§ What needs to be done
Return each line of the listing that follows in which the string "Анонс" can be found.

§ Exercise inputs
□ □ □ □

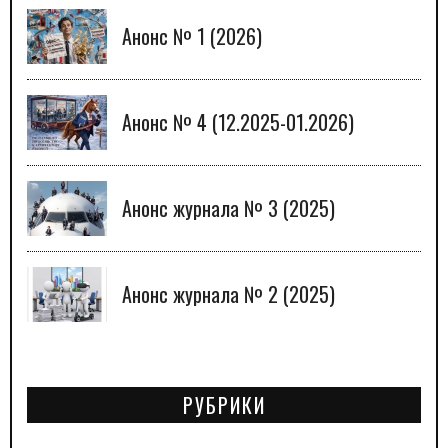
Анонс № 1 (2026)
Анонс № 4 (12.2025-01.2026)
Анонс журнала № 3 (2025)
Анонс журнала № 2 (2025)
РУБРИКИ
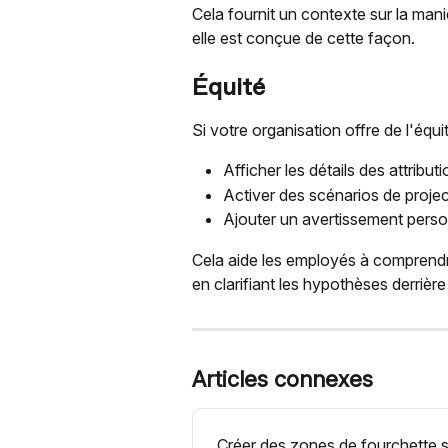
Cela fournit un contexte sur la mani
elle est conçue de cette façon.
Équité
Si votre organisation offre de l'équ
Afficher les détails des attribut
Activer des scénarios de project
Ajouter un avertissement perso
Cela aide les employés à comprendre 
en clarifiant les hypothèses derrière 
Articles connexes
Créer des zones de fourchette s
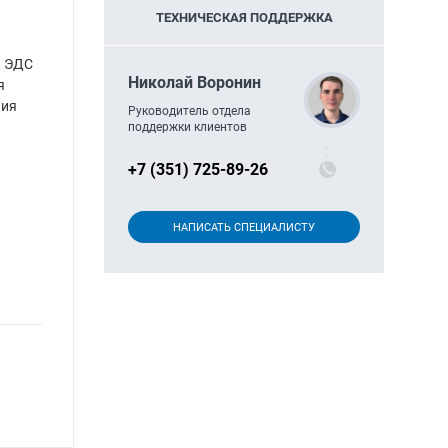
ТЕХНИЧЕСКАЯ ПОДДЕРЖКА
, ЭДС
Николай Воронин
я
ния
Руководитель отдела
поддержки клиентов
+7 (351) 725-89-26
НАПИСАТЬ СПЕЦИАЛИСТУ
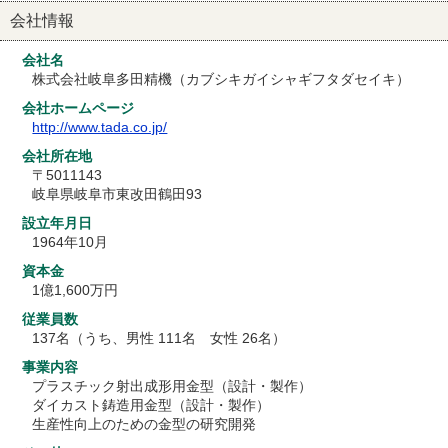
会社情報
会社名
株式会社岐阜多田精機（カブシキガイシャギフタダセイキ）
会社ホームページ
http://www.tada.co.jp/
会社所在地
〒5011143
岐阜県岐阜市東改田鶴田93
設立年月日
1964年10月
資本金
1億1,600万円
従業員数
137名（うち、男性 111名 女性 26名）
事業内容
プラスチック射出成形用金型（設計・製作）
ダイカスト鋳造用金型（設計・製作）
生産性向上のための金型の研究開発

□ □ □ □

§ Your response
Анонс № 1 (2026)
Анонс № 4 (12.2025-01.2026)
Анонс журнала № 3 (2025)
Анонс журнала № 2 (2025)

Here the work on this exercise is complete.